**EXERCISE GOAL**
Would you please retype the records that follow, word for word?

**THE INPUT**

<<<<

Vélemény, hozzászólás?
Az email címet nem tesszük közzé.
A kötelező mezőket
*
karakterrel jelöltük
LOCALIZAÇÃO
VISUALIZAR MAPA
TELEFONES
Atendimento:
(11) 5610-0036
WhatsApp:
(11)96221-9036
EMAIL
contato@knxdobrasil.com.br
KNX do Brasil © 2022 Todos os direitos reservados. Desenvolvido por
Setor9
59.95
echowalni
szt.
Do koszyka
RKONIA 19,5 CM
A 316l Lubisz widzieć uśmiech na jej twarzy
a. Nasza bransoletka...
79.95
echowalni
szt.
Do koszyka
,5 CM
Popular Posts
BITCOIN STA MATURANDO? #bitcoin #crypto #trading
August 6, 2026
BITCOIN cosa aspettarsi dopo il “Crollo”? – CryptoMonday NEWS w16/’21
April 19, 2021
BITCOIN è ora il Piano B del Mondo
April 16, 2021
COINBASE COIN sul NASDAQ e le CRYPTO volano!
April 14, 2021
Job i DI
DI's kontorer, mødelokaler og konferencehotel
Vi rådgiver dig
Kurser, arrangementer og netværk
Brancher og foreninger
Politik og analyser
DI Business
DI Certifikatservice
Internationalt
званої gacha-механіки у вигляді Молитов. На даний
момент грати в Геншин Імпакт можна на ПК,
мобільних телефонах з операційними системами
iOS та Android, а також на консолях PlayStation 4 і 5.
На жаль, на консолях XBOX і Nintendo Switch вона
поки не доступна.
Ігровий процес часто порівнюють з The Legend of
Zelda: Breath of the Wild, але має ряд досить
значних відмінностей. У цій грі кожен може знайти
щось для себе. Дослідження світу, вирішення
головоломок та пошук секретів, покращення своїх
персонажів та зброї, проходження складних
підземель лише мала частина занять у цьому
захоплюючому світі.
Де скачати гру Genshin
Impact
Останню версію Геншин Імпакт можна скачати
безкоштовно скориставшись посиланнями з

>>>>

**RESULT OF THIS TASK**
Vélemény, hozzászólás?
Az email címet nem tesszük közzé.
A kötelező mezőket
*
karakterrel jelöltük
LOCALIZAÇÃO
VISUALIZAR MAPA
TELEFONES
Atendimento:
(11) 5610-0036
WhatsApp:
(11)96221-9036
EMAIL
contato@knxdobrasil.com.br
KNX do Brasil © 2022 Todos os direitos reservados. Desenvolvido por
Setor9
59.95
echowalni
szt.
Do koszyka
RKONIA 19,5 CM
A 316l Lubisz widzieć uśmiech na jej twarzy
a. Nasza bransoletka...
79.95
echowalni
szt.
Do koszyka
,5 CM
Popular Posts
BITCOIN STA MATURANDO? #bitcoin #crypto #trading
August 6, 2026
BITCOIN cosa aspettarsi dopo il “Crollo”? – CryptoMonday NEWS w16/’21
April 19, 2021
BITCOIN è ora il Piano B del Mondo
April 16, 2021
COINBASE COIN sul NASDAQ e le CRYPTO volano!
April 14, 2021
Job i DI
DI's kontorer, mødelokaler og konferencehotel
Vi rådgiver dig
Kurser, arrangementer og netværk
Brancher og foreninger
Politik og analyser
DI Business
DI Certifikatservice
Internationalt
званої gacha-механіки у вигляді Молитов. На даний
момент грати в Геншин Імпакт можна на ПК,
мобільних телефонах з операційними системами
iOS та Android, а також на консолях PlayStation 4 і 5.
На жаль, на консолях XBOX і Nintendo Switch вона
поки не доступна.
Ігровий процес часто порівнюють з The Legend of
Zelda: Breath of the Wild, але має ряд досить
значних відмінностей. У цій грі кожен може знайти
щось для себе. Дослідження світу, вирішення
головоломок та пошук секретів, покращення своїх
персонажів та зброї, проходження складних
підземель лише мала частина занять у цьому
захоплюючому світі.
Де скачати гру Genshin
Impact
Останню версію Геншин Імпакт можна скачати
безкоштовно скориставшись посиланнями з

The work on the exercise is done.